DIRECTIONS FOR THIS TASK ::
Filter the entries below down to the lines that hold "extra".

Stored dataset items
Segment Open

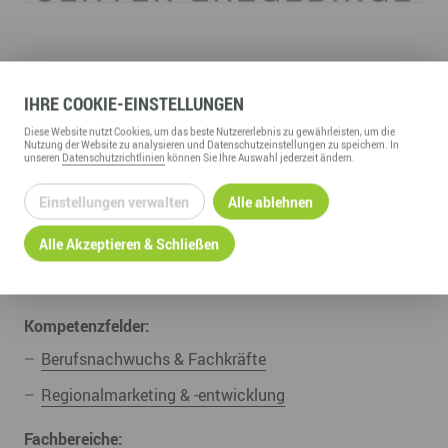
IHRE
COOKIE
-EINSTELLUNGEN
LINKS
Diese
Website
nutzt Cookies, um das beste Nutzererlebnis zu gewährleisten, um die
Alle Infos zum "Welcome-Hutzn"
Nutzung der
Website
zu analysieren und Datenschutzeinstellungen zu speichern. In
unseren
Datenschutzrichtlinien
können Sie Ihre Auswahl jederzeit ändern.
Einstellungen verwalten
Alle ablehnen
UNSERE ZUGEHÖRIGEN
Alle Akzeptieren & Schließen
Angebote & Projekte:
Welcome Center Erzgebirge
Kompetenzfelder:
Berufsnachwuchs & Fachkräfte
Regionalmarketing & -entwicklung
Fachbereiche:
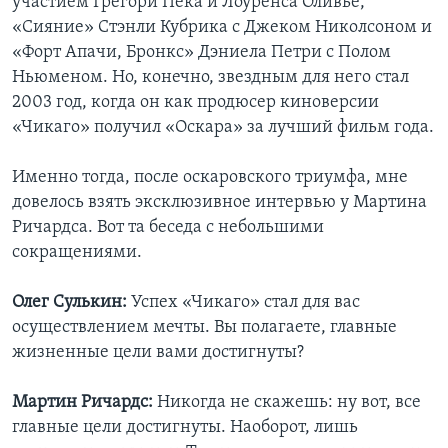
участием Грегори Пека и Лоуренса Оливье,
«Сияние» Стэнли Кубрика с Джеком Николсоном и
«Форт Апачи, Бронкс» Дэниела Петри с Полом
Ньюменом. Но, конечно, звездным для него стал
2003 год, когда он как продюсер киноверсии
«Чикаго» получил «Оскара» за лучший фильм года.
Именно тогда, после оскаровского триумфа, мне
довелось взять эксклюзивное интервью у Мартина
Ричардса. Вот та беседа с небольшими
сокращениями.
Олег Сулькин:
Успех «Чикаго» стал для вас
осуществлением мечты. Вы полагаете, главные
жизненные цели вами достигнуты?
Мартин Ричардс:
Никогда не скажешь: ну вот, все
главные цели достигнуты. Наоборот, лишь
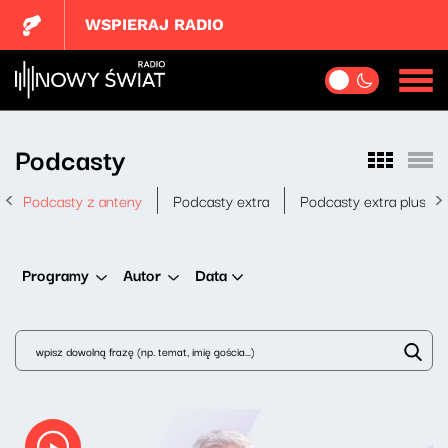
WSPIERAJ RADIO
Podcasty
Podcasty z anteny
Podcasty extra
Podcasty extra plus
Data
Programy
Autor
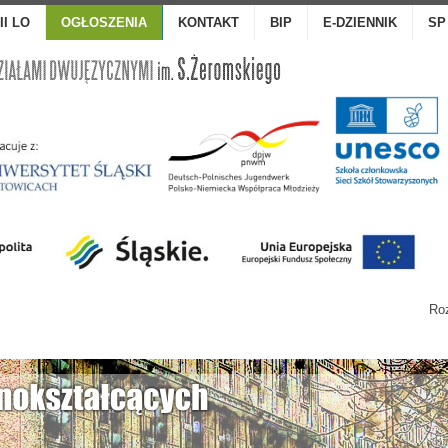
III LO
OGŁOSZENIA
KONTAKT
BIP
E-DZIENNIK
SP
Roz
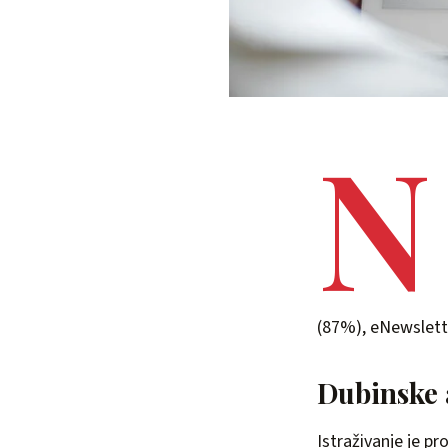
N
(87%), eNewslette
Dubinske 
Istraživanje je p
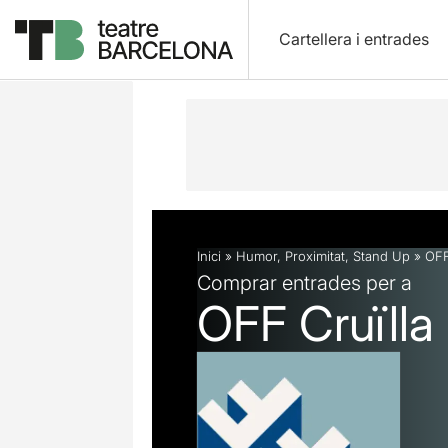
Cartellera i entrades
Descripció
Fitxa artística
Fotos i 
Inici
»
Humor
,
Proximitat
,
Stand Up
»
OFF
Comprar entrades per a
OFF Cruïll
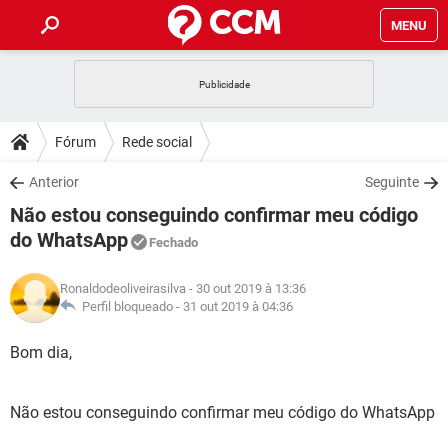
MENU
INÍCIO
JOGOS
WHATSAPP
DICAS
Fórum
Rede social
CELULAR
FACEBOOK
JOGOS
WHATSAPP
DOWNLOADS
Anterior
Seguinte
OUTLOOK
EXCEL
CELULAR
FACEBOOK
Não estou conseguindo confirmar meu código
INSTAGRAM
JOGOS
GMAIL
WHATSAPP
FÓRUM
OUTLOOK
EXCEL
do WhatsApp
Fechado
GUIA DE COMPRAS
CELULAR
FACEBOOK
INSTAGRAM
JOGOS
GMAIL
WHATSAPP
GLOSSÁRIO
OUTLOOK
EXCEL
Ronaldodeoliveirasilva
- 30 out 2019 à 13:36
GUIA DE COMPRAS
CELULAR
FACEBOOK
Perfil bloqueado -
31 out 2019 à 04:36
INSTAGRAM
JOGOS
GMAIL
WHATSAPP
OUTLOOK
EXCEL
Bom dia,
GUIA DE COMPRAS
CELULAR
FACEBOOK
INSTAGRAM
GMAIL
OUTLOOK
EXCEL
GUIA DE COMPRAS
Não estou conseguindo confirmar meu código do WhatsApp
INSTAGRAM
GMAIL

Segment Closed

RESPONSE BOX ::
Podcasty extra
Podcasty extra plus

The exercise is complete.